The cloud has had a direct impact on all businesses. From creating new efficiencies in IT spend, to enabling new business models, most companies have seen their business change as a result of offloading some workloads on the cloud. Living though and participating in cloud technologies over the past 10 years -- along with watching the "as a Service" evolution from SaaS, PaaS to IaaS develop and mature -- has informed my perspective.

So how does Docker fit into the cloud evolution? I see Docker providing a more efficient cloud paradigm, and in some ways democratize the cloud so it is easier to adopt and do on your own without relying on service providers and "as a Service" models.

The Coming Cloud Revamp

The key difference with Docker is that it is nothing like IaaS, PaaS, or SaaS. It solves a different problem lower in the stack and serves to enrich the cloud models that use it; potentially, Docker could even eliminate some technologies.

As with life, nothing in technology is black and white there are trade-offs and unique cases where the benefits of a technology might be useful to one use case and less useful to others. However, the thing with Docker is that it is extremely flexible.
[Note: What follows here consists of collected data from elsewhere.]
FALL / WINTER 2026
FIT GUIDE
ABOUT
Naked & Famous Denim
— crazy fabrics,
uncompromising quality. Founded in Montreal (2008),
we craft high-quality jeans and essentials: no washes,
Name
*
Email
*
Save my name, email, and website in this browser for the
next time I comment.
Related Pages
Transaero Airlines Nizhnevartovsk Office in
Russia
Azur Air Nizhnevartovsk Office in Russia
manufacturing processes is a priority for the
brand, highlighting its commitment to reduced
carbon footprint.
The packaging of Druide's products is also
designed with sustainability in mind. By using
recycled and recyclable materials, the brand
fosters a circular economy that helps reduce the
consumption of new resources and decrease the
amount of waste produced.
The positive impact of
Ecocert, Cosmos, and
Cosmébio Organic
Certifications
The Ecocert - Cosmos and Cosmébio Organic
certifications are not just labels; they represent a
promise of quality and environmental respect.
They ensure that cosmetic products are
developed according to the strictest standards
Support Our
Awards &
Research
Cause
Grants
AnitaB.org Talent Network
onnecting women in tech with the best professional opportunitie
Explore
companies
It is not subject to the same constraints as a PaaS or even an IaaS (although some have described it as a mini-IaaS).

Docker enables you to build more flexible versions of a PaaS, and many IaaS solutions like OpenStack (and others soon) will allow you to launch light-weight containers instead of the heavy VMs that compromise a good chunk of our workflow.
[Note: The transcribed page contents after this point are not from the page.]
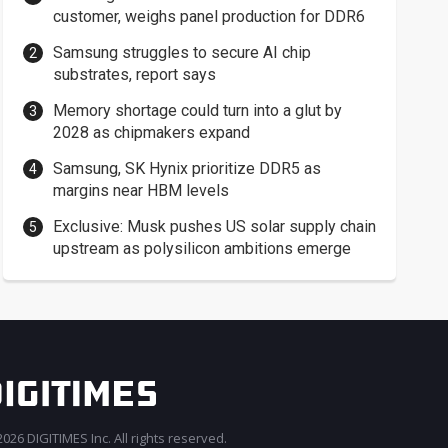
customer, weighs panel production for DDR6
Samsung struggles to secure AI chip
substrates, report says
Memory shortage could turn into a glut by
2028 as chipmakers expand
Samsung, SK Hynix prioritize DDR5 as
margins near HBM levels
Exclusive: Musk pushes US solar supply chain
upstream as polysilicon ambitions emerge
026 DIGITIMES Inc. All rights reserved.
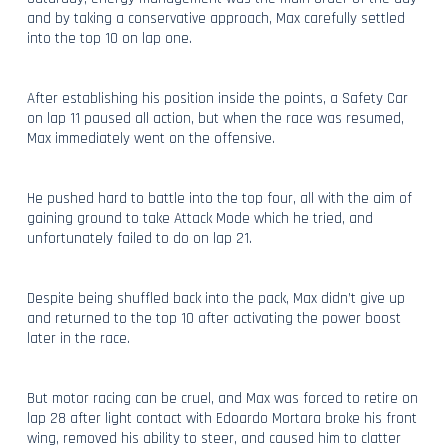
and by taking a conservative approach, Max carefully settled
into the top 10 on lap one.
After establishing his position inside the points, a Safety Car
on lap 11 paused all action, but when the race was resumed,
Max immediately went on the offensive.
He pushed hard to battle into the top four, all with the aim of
gaining ground to take Attack Mode which he tried, and
unfortunately failed to do on lap 21.
Despite being shuffled back into the pack, Max didn’t give up
and returned to the top 10 after activating the power boost
later in the race.
But motor racing can be cruel, and Max was forced to retire on
lap 28 after light contact with Edoardo Mortara broke his front
wing, removed his ability to steer, and caused him to clatter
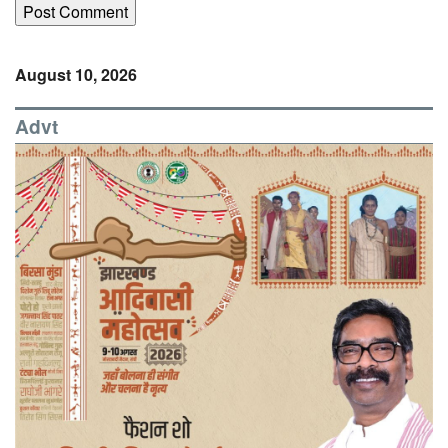
August 10, 2026
Advt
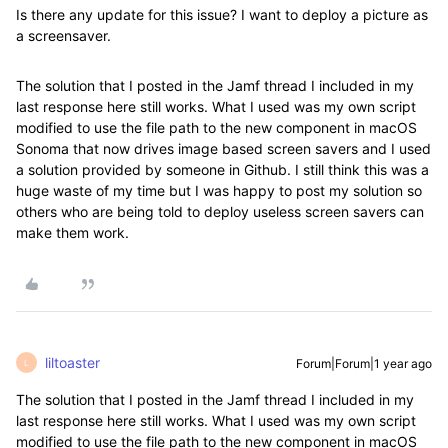
Is there any update for this issue? I want to deploy a picture as
a screensaver.
The solution that I posted in the Jamf thread I included in my
last response here still works. What I used was my own script
modified to use the file path to the new component in macOS
Sonoma that now drives image based screen savers and I used
a solution provided by someone in Github. I still think this was a
huge waste of my time but I was happy to post my solution so
others who are being told to deploy useless screen savers can
make them work.
liltoaster
Forum|Forum|1 year ago
L
The solution that I posted in the Jamf thread I included in my
last response here still works. What I used was my own script
modified to use the file path to the new component in macOS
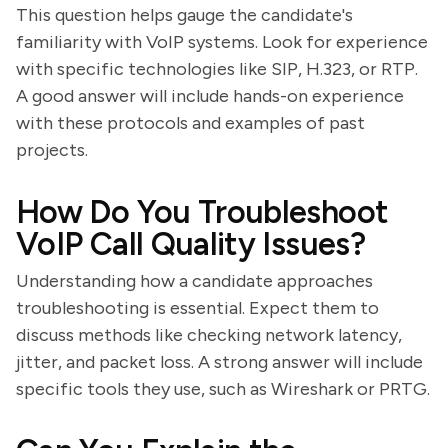
This question helps gauge the candidate's
familiarity with VoIP systems. Look for experience
with specific technologies like SIP, H.323, or RTP.
A good answer will include hands-on experience
with these protocols and examples of past
projects.
How Do You Troubleshoot
VoIP Call Quality Issues?
Understanding how a candidate approaches
troubleshooting is essential. Expect them to
discuss methods like checking network latency,
jitter, and packet loss. A strong answer will include
specific tools they use, such as Wireshark or PRTG.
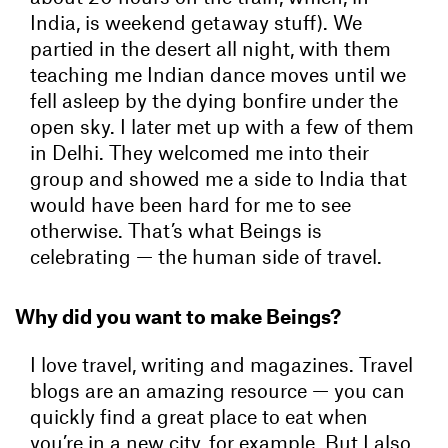
India, is weekend getaway stuff). We
partied in the desert all night, with them
teaching me Indian dance moves until we
fell asleep by the dying bonfire under the
open sky. I later met up with a few of them
in Delhi. They welcomed me into their
group and showed me a side to India that
would have been hard for me to see
otherwise. That’s what Beings is
celebrating — the human side of travel.
Why did you want to make Beings?
I love travel, writing and magazines. Travel
blogs are an amazing resource — you can
quickly find a great place to eat when
you’re in a new city, for example. But I also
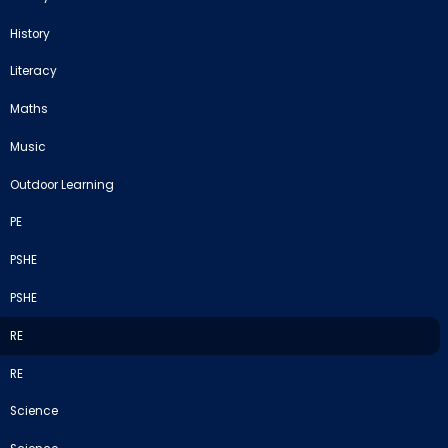
History
Literacy
Maths
Music
Outdoor Learning
PE
PSHE
PSHE
RE
RE
Science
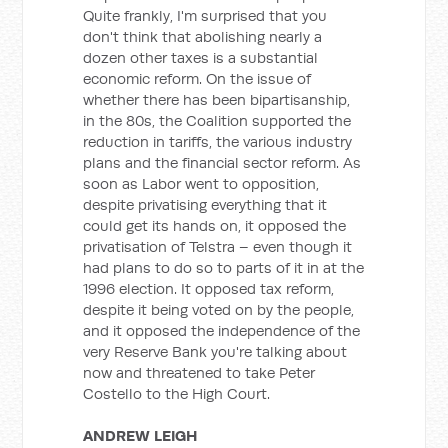
Quite frankly, I'm surprised that you
don't think that abolishing nearly a
dozen other taxes is a substantial
economic reform. On the issue of
whether there has been bipartisanship,
in the 80s, the Coalition supported the
reduction in tariffs, the various industry
plans and the financial sector reform. As
soon as Labor went to opposition,
despite privatising everything that it
could get its hands on, it opposed the
privatisation of Telstra – even though it
had plans to do so to parts of it in at the
1996 election. It opposed tax reform,
despite it being voted on by the people,
and it opposed the independence of the
very Reserve Bank you're talking about
now and threatened to take Peter
Costello to the High Court.
ANDREW LEIGH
The beauty of Docker is that it lets you move down the stack and do what you want. Yes, you can have freedom!

Is that more work? Yes, it can be.

Is that more to manage? Yes, it can be.

As with everything, doing things yourself vs. handing work off to a service provide such as a PaaS is a trade-off that enterprise IT leaders and developers need to understand. If you are happy with your PaaS provider today you probably will not care too much... although your PaaS provider probably already does.
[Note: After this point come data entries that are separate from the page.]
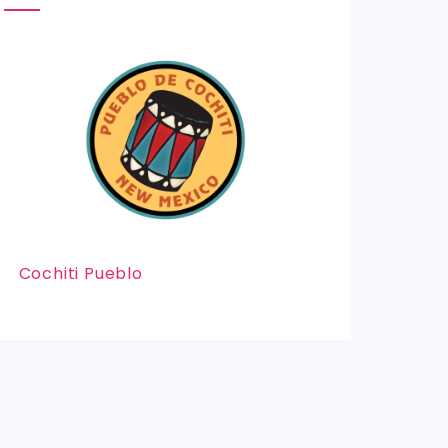
Cochiti Pueblo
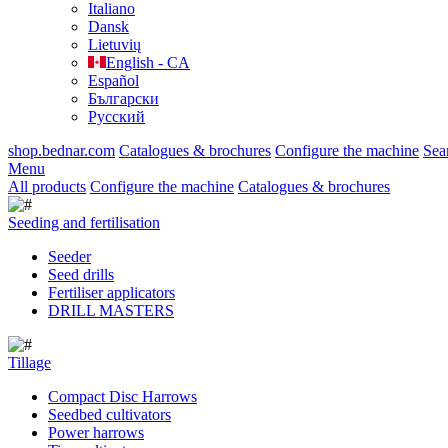
Italiano
Dansk
Lietuvių
English - CA
Español
Български
Русский
shop.bednar.com
Catalogues & brochures
Configure the machine
Sea
Menu
All products
Configure the machine
Catalogues & brochures
Seeding and fertilisation
Seeder
Seed drills
Fertiliser applicators
DRILL MASTERS
Tillage
Compact Disc Harrows
Seedbed cultivators
Power harrows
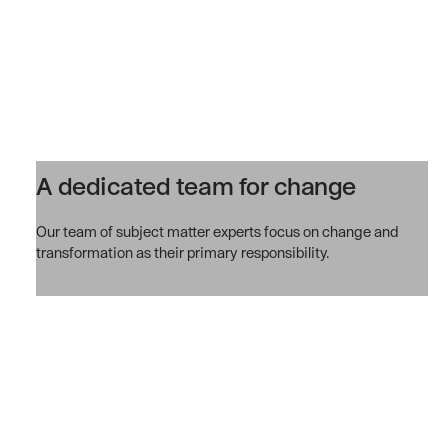
A dedicated team for change
Our team of subject matter experts focus on change and
transformation as their primary responsibility.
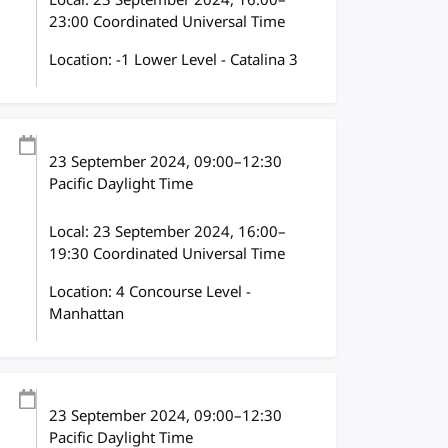
Local:
23 September 2024, 16:00–
23:00 Coordinated Universal Time
Location: -1 Lower Level - Catalina 3
23 September 2024
, 09:00
–
12:30
Pacific Daylight Time
Local:
23 September 2024, 16:00–
19:30 Coordinated Universal Time
Location: 4 Concourse Level -
Manhattan
23 September 2024
, 09:00
–
12:30
Pacific Daylight Time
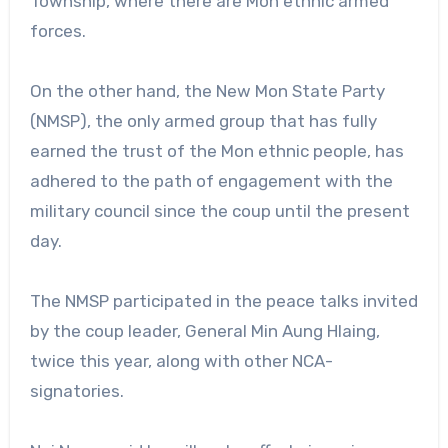
Township, where there are Mon ethnic armed
forces.
On the other hand, the New Mon State Party
(NMSP), the only armed group that has fully
earned the trust of the Mon ethnic people, has
adhered to the path of engagement with the
military council since the coup until the present
day.
The NMSP participated in the peace talks invited
by the coup leader, General Min Aung Hlaing,
twice this year, along with other NCA-
signatories.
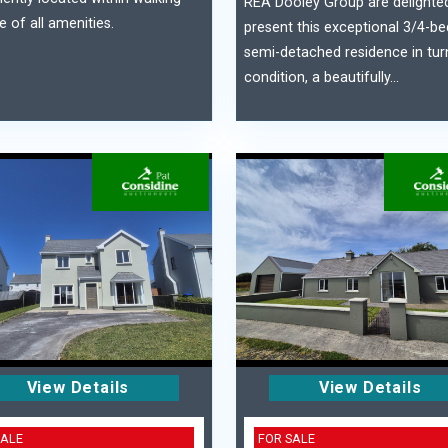
REA Dooley Group are delighte
e of all amenities.
present this exceptional 3/4-
semi-detached residence in tur
condition, a beautifully...
View Details
View Details
SALE
FOR SALE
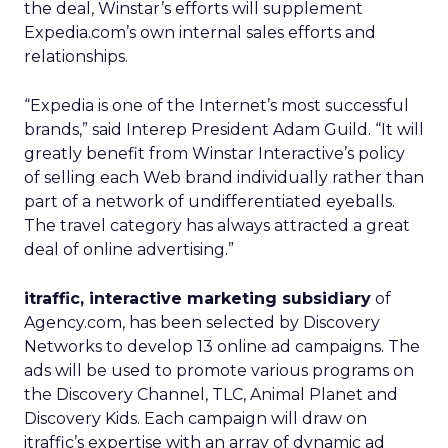
the deal, Winstar’s efforts will supplement
Expedia.com’s own internal sales efforts and
relationships.
“Expedia is one of the Internet’s most successful
brands,” said Interep President Adam Guild. “It will
greatly benefit from Winstar Interactive’s policy
of selling each Web brand individually rather than
part of a network of undifferentiated eyeballs.
The travel category has always attracted a great
deal of online advertising.”
itraffic, interactive marketing subsidiary
of
Agency.com, has been selected by Discovery
Networks to develop 13 online ad campaigns. The
ads will be used to promote various programs on
the Discovery Channel, TLC, Animal Planet and
Discovery Kids. Each campaign will draw on
itraffic’s expertise with an array of dynamic ad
On the other other hand, if you put a lot of work in moving to IaaS and using configuration management tools to create an architecture that is more flexible than a PaaS, you might be more interested in what Docker can do for you. For some folks it is a matter of scale.

It is great to start off on a PaaS that does everything for you, but eventually the overhead costs outweigh the benefits and that is when companies decide to roll their own infrastructure using a IaaS provider rather than just accepting the black box of a PaaS.

Considering all Docker can do, is multi-tenant SaaS really needed when I can deploy isolated containerized versions of an application for every tenant? Is it not better if I can scale per each tenant's need or service level? Do I want a noisy neighbor impacting other tenants?

The fundamental ability for Docker to allow for dependencies to be containerized and thus makes entire applications and the application stack they rely on portable is truly disruptive. However, we are far from having the tools or process ecosystem around it to make Docker and containerization mainstream now.

There is no doubt that Docker will get to the "slope of the enlightened" but there is still much work to be done in creating the management tools and processes within enterprises to truly leverage the technology. Also the container alone is only part of the disruption, the other piece of it is the architectures it enables.

Micro-service architectures are not that uncommon for large distributed systems, but for many enterprise developers it is and will be a new way to think about and architect solutions.

Once the tools and platforms exist many enterprises will also now have a way to ensure their developers are building on "approved" or "blessed" software stacks. This reduces the need for manual governance -- things like infrastructure governance reviews, enterprise architecture reviews etc. will not be needed once the CIO has a control point beyond the PMO, enterprise architecture and manual review meetings. Ensuring "approved" containers are used does not eliminate "bad code" by any means, but it does reduce the risk of change later in the lifecycle where it is most costly.

So What's a CIO to Do?

First and foremost it is paramount to recognize the high disruption potential on several fronts from IT governance processes and tools, to service provider spend, to licensing costs. There are many areas of IT spend that eventually will be touched by Docker and the evolving Docker ecosystem. There are no shortcuts to knowledge, as with most new technologies.

Keep an eye on Docker and Linux containers, have a small team do pilot projects, continue to gain and capture knowledge and figure out what trade-offs have to be met for you to make the jump and heavily invest in it.